In the end, I concluded the only way to get there was to sell the Canon at a loss and spend $20,000 on an f/2.8.
They were out of stock, but by paying in advance I was able to convince Sigma to start growing the fluorite
crystal required for the low-dispersion elements back in 2010. The first crystal broke when one of the lab people tuned a radio to AM instead of FM. But they finished growing the second crystal last month and quickly assembled the lens for me. Free shipping was a godsend, as this lens normally is lowered by helicopter and requires at least a quarter acre of land for dropoff.
I mostly use it street photography and weddings, plus the occasional boudoir photoshoot.
It takes a standard 550mm filter, I was able to attach a closeup filter to bring the minimum focusing distance down to 16 feet. The bokeh is a bit "nervous" so for wedding shoots, I sometimes pair this lens with my 500mm f/1.4, which I normally hate to carry because it's a bit bulky at 627 pounds.
Autofocus is fast and smooth, and is achieved via a customized car battery.

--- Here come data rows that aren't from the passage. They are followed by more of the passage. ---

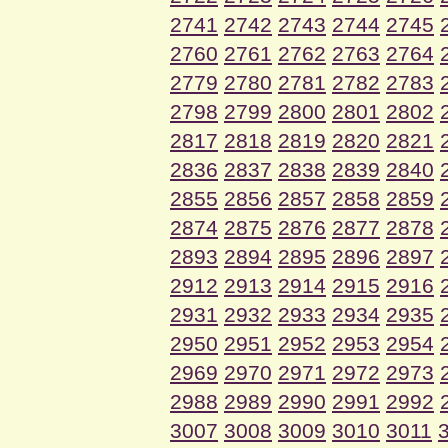
2741
2742
2743
2744
2745
2760
2761
2762
2763
2764
2779
2780
2781
2782
2783
2798
2799
2800
2801
2802
2817
2818
2819
2820
2821
2836
2837
2838
2839
2840
2855
2856
2857
2858
2859
2874
2875
2876
2877
2878
2893
2894
2895
2896
2897
2912
2913
2914
2915
2916
2931
2932
2933
2934
2935
2950
2951
2952
2953
2954
2969
2970
2971
2972
2973
2988
2989
2990
2991
2992
3007
3008
3009
3010
3011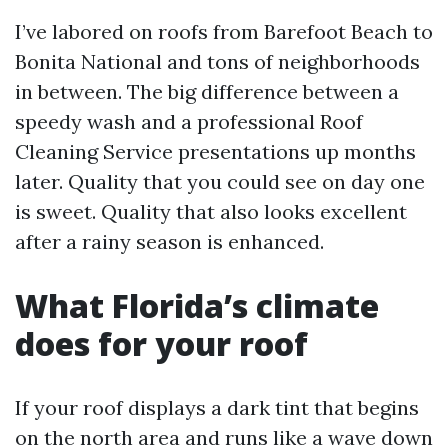
I’ve labored on roofs from Barefoot Beach to
Bonita National and tons of neighborhoods
in between. The big difference between a
speedy wash and a professional Roof
Cleaning Service presentations up months
later. Quality that you could see on day one
is sweet. Quality that also looks excellent
after a rainy season is enhanced.
What Florida’s climate
does for your roof
If your roof displays a dark tint that begins
on the north area and runs like a wave down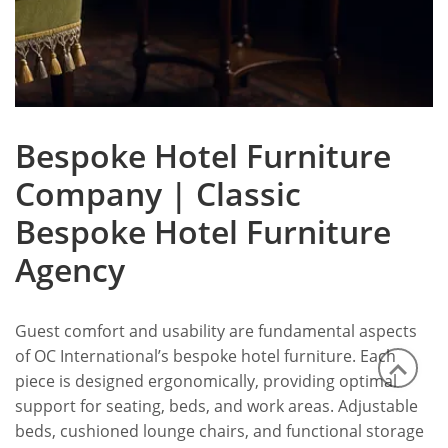
Bespoke Hotel Furniture
Company | Classic
Bespoke Hotel Furniture
Agency
Guest comfort and usability are fundamental aspects
of OC International’s bespoke hotel furniture. Each
piece is designed ergonomically, providing optimal
support for seating, beds, and work areas. Adjustable
beds, cushioned lounge chairs, and functional storage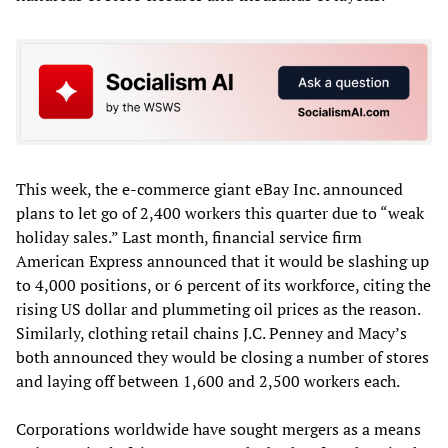
This week, the e-commerce giant eBay Inc. announced
plans to let go of 2,400 workers this quarter due to “weak
holiday sales.” Last month, financial service firm
American Express announced that it would be slashing up
to 4,000 positions, or 6 percent of its workforce, citing the
rising US dollar and plummeting oil prices as the reason.
Similarly, clothing retail chains J.C. Penney and Macy’s
both announced they would be closing a number of stores
and laying off between 1,600 and 2,500 workers each.
Corporations worldwide have sought mergers as a means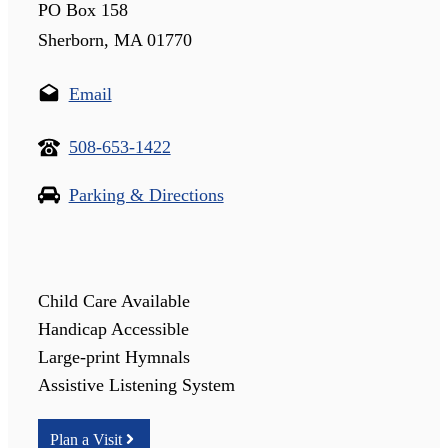
PO Box 158
Sherborn, MA 01770
Email
508-653-1422
Parking & Directions
Child Care Available
Handicap Accessible
Large-print Hymnals
Assistive Listening System
Plan a Visit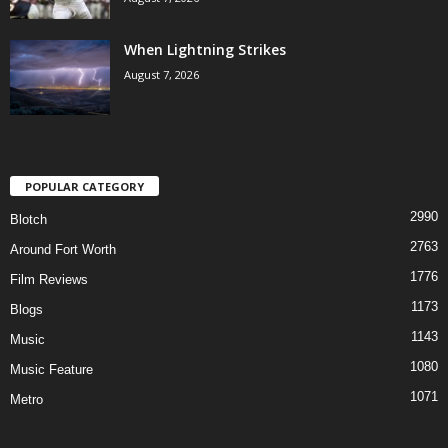
When Lightning Strikes
August 7, 2026
POPULAR CATEGORY
2990
Blotch
2763
Around Fort Worth
1776
Film Reviews
1173
Blogs
1143
Music
1080
Music Feature
1071
Metro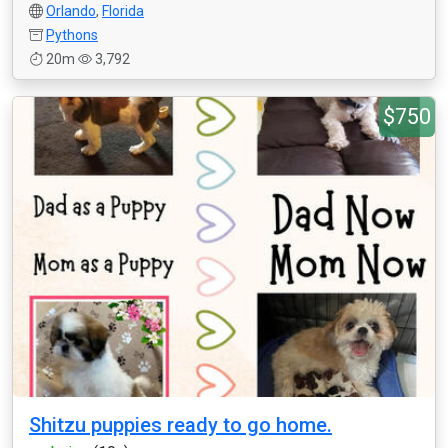
Orlando
,
Florida
Pythons
20m
3,792
$750
Shitzu puppies ready to go home.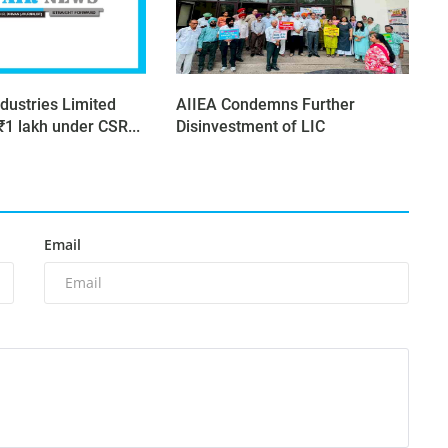
dustries Limited
AIIEA Condemns Further
₹1 lakh under CSR...
Disinvestment of LIC
Email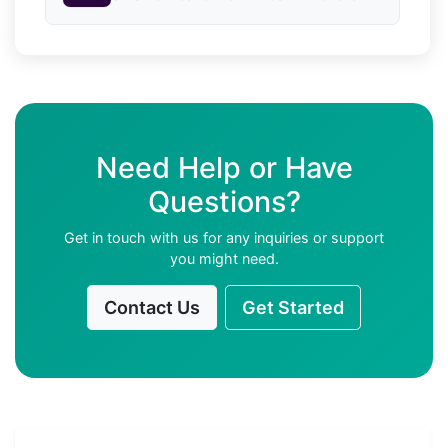
Need Help or Have
Questions?
Get in touch with us for any inquiries or support
you might need.
Contact Us
Get Started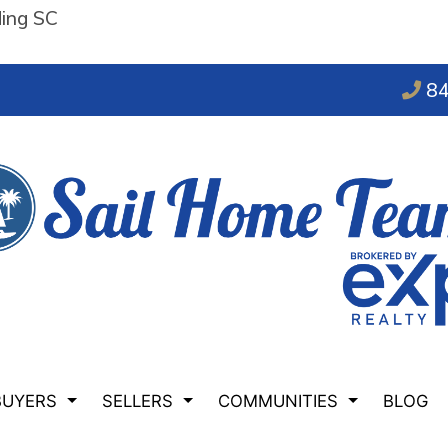
ding SC
84
BUYERS
SELLERS
COMMUNITIES
BLOG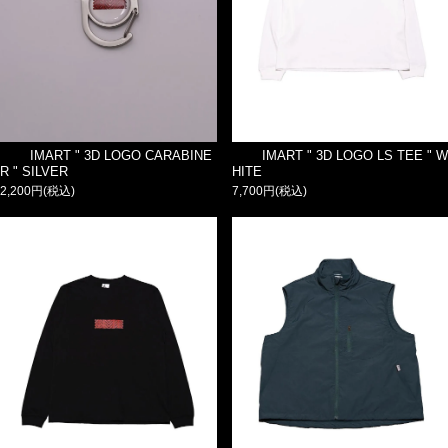
IMART " 3D LOGO CARABINE
IMART " 3D LOGO LS TEE " W
R " SILVER
HITE
2,200円(税込)
7,700円(税込)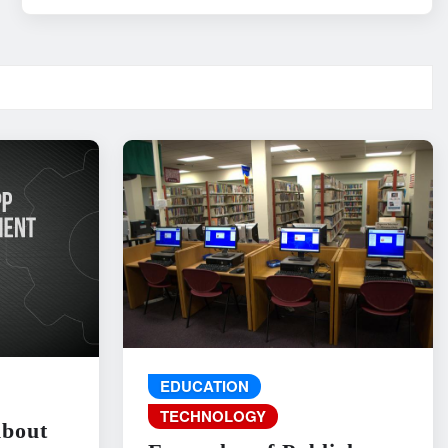
EDUCATION
TECHNOLOGY
About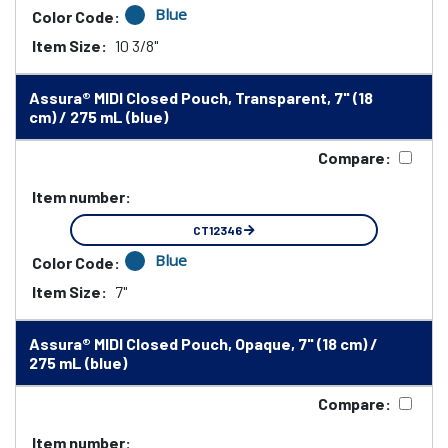
Blue
Color Code:
Item Size:
10 3/8"
Assura® MIDI Closed Pouch, Transparent, 7" (18
cm) / 275 mL (blue)
Compare:
Item number:
CT12346
Blue
Color Code:
Item Size:
7"
Assura® MIDI Closed Pouch, Opaque, 7" (18 cm) /
275 mL (blue)
Compare:
Item number: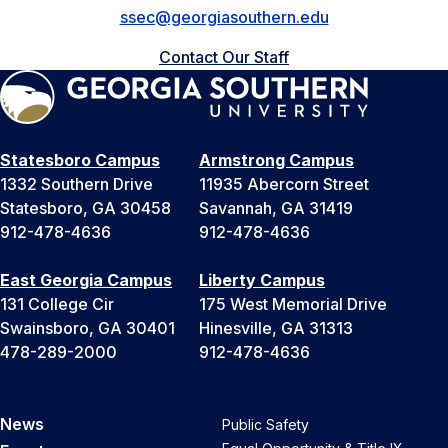
ssec@georgiasouthern.edu
Contact Our Staff
Statesboro Campus
Armstrong Campus
1332 Southern Drive
11935 Abercorn Street
Statesboro, GA 30458
Savannah, GA 31419
912-478-4636
912-478-4636
East Georgia Campus
Liberty Campus
131 College Cir
175 West Memorial Drive
Swainsboro, GA 30401
Hinesville, GA 31313
478-289-2000
912-478-4636
News
Public Safety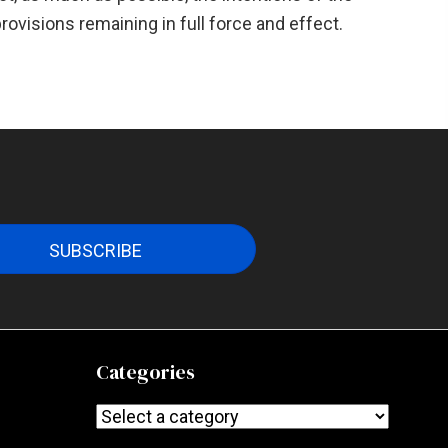
provisions remaining in full force and effect.
SUBSCRIBE
Categories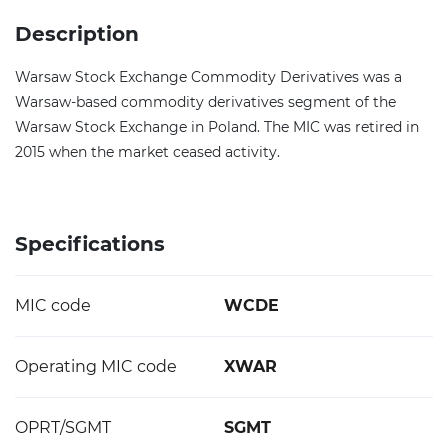
Description
Warsaw Stock Exchange Commodity Derivatives was a
Warsaw-based commodity derivatives segment of the
Warsaw Stock Exchange in Poland. The MIC was retired in
2015 when the market ceased activity.
Specifications
MIC code
WCDE
Operating MIC code
XWAR
OPRT/SGMT
SGMT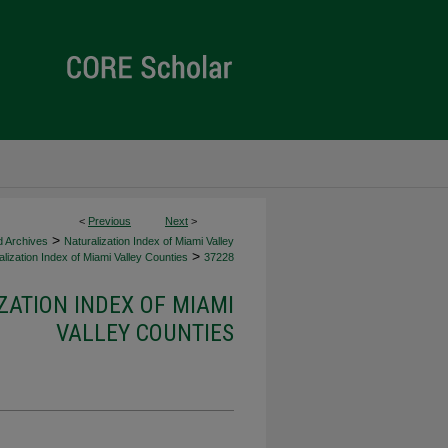
<
Previous
Next
>
>
d Archives
Naturalization Index of Miami Valley
>
lization Index of Miami Valley Counties
37228
ZATION INDEX OF MIAMI
VALLEY COUNTIES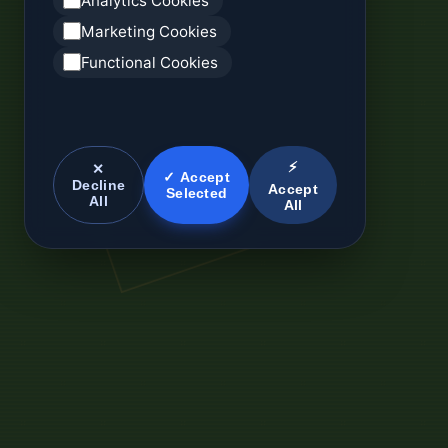
Analytics Cookies
Marketing Cookies
Functional Cookies
⚡
✕
✓ Accept
Decline
Accept
Selected
All
All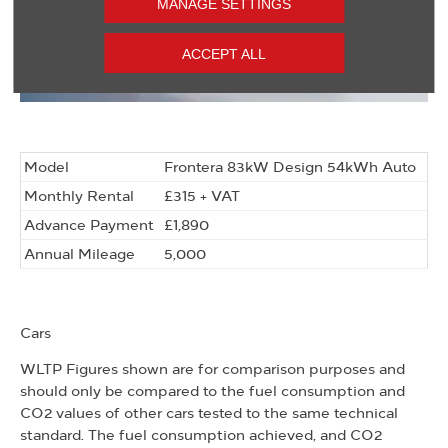
MANAGE SETTINGS
ACCEPT ALL
Model
Frontera 83kW Design 54kWh Auto
Monthly Rental
£315 + VAT
Advance Payment
£1,890
Annual Mileage
5,000
Cars
WLTP Figures shown are for comparison purposes and
should only be compared to the fuel consumption and
CO2 values of other cars tested to the same technical
standard. The fuel consumption achieved, and CO2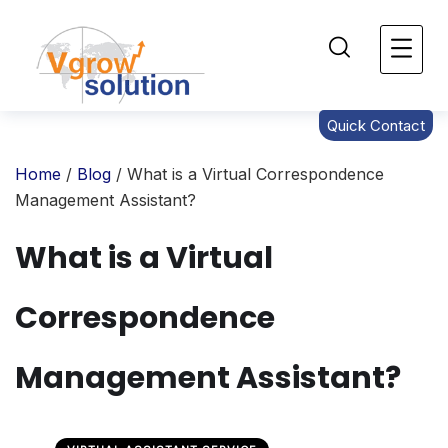
Quick Contact
Home
/
Blog
/ What is a Virtual Correspondence
Management Assistant?
What is a Virtual
Correspondence
Management Assistant?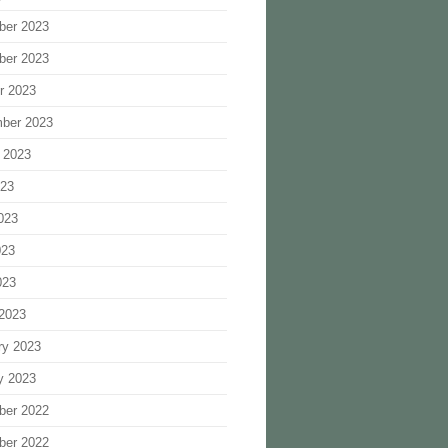
ber 2023
ber 2023
r 2023
ber 2023
 2023
023
023
023
023
2023
ry 2023
y 2023
ber 2022
ber 2022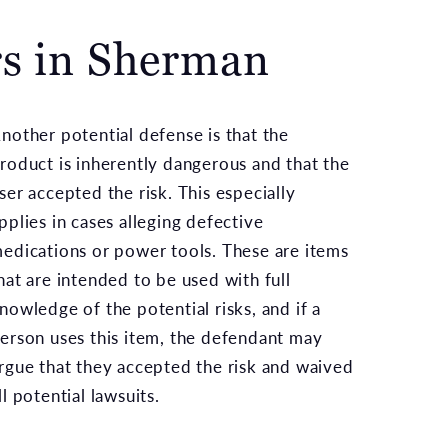
rs in Sherman
nother potential defense is that the
roduct is inherently dangerous and that the
ser accepted the risk. This especially
pplies in cases alleging defective
edications or power tools. These are items
hat are intended to be used with full
nowledge of the potential risks, and if a
erson uses this item, the defendant may
rgue that they accepted the risk and waived
ll potential lawsuits.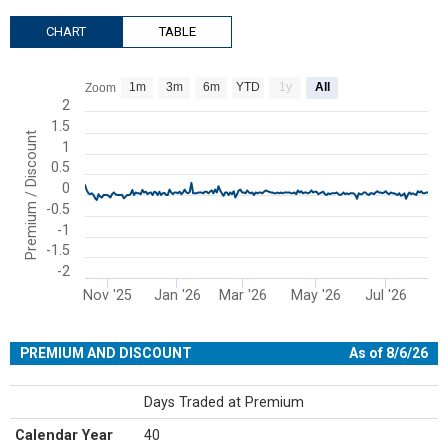
CHART
TABLE
Chart
1m
3m
6m
YTD
1y
All
Zoom
Line chart with 204 data points.
2
1.5
View as data table, Chart
Premium / Discount
1
The chart has 1 X axis displaying Time. Range: 2025-10-14 00:00:00
0.5
The chart has 1 Y axis displaying Premium / Discount. Range: -2 to 
0
-0.5
-1
-1.5
-2
Nov '25
Jan '26
Mar '26
May '26
Jul '26
End of interactive chart.
PREMIUM AND DISCOUNT
As of 8/6/26
Days Traded at Premium
Calendar Year
40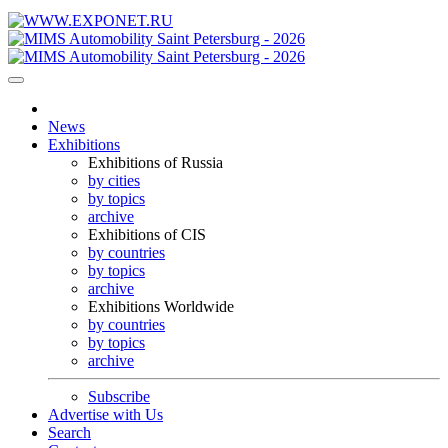
News
Exhibitions
Exhibitions of Russia
by cities
by topics
archive
Exhibitions of CIS
by countries
by topics
archive
Exhibitions Worldwide
by countries
by topics
archive
Subscribe
Advertise with Us
Search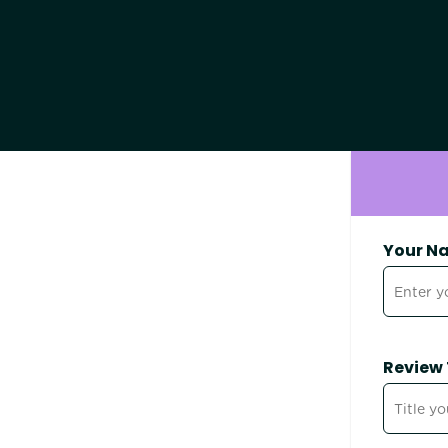
Your N
Review 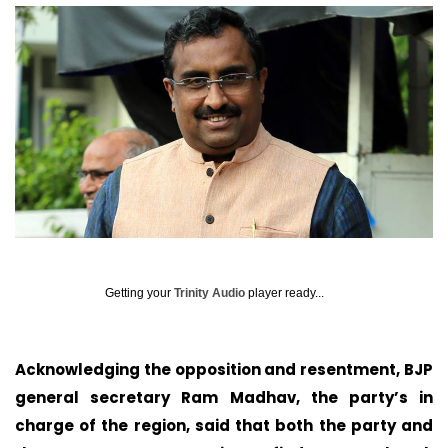
Getting your
Trinity Audio
player ready...
Acknowledging the opposition and resentment, BJP
general secretary Ram Madhav, the party’s in
charge of the region, said that both the party and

The mechanism is fairly quiet, making it perfect for capturing skittish birds and taking unobtrusive shots in public places. Full-time hug-method manual focus is also available - you simple encircle the lens hood with both arms, bite a corner of the camera with your teeth, and twist your head.
All in all I'd say this is an outstanding value, and very cool looking. It works great when shoulder mounted. Try it on government installations, water treatment plants, the white house, and military bases!
on April 12, 2011
Well, I finally decided to spring for the Sigma 200-500 f/2.8. For under $30,000 I couldn't pass up the deal. I know, carrying a 37lb lens around may seem like a chore, but the savings in gas to drive to photo shoots more than compensates for it. I actually do most of my Florida and Georgia area outdoor wedding and landscape shoots from my rooftop now. The IQ is tack-sharp even wide open at 1000mm (w/ 2x converter, obviously) The issue I had, was when the FBI and Homeland security showed up at my house. I was shooting a wedding in downtown Orlando, which is only about 30 miles away, from my roof. The house was surrounded and guns drawn on me. You see, I live near enough to a major airport that the neighbors mistook it's green color and imposing size as some sort of ground to air missile launcher. I would strongly consider coloring it a light color to minimize thermal expansion during the day, and marking the side "Not A Stinger Missile". Also, it is a nice walk around lens for family trips to the zoo. Low light performance is superb. Most photos can be taken without flash, on a moonless night, following a massive power outage, by simply lighting a fart during the exposure. Experiment with differing brands of beans, as it affects the color temperature of the raw shot.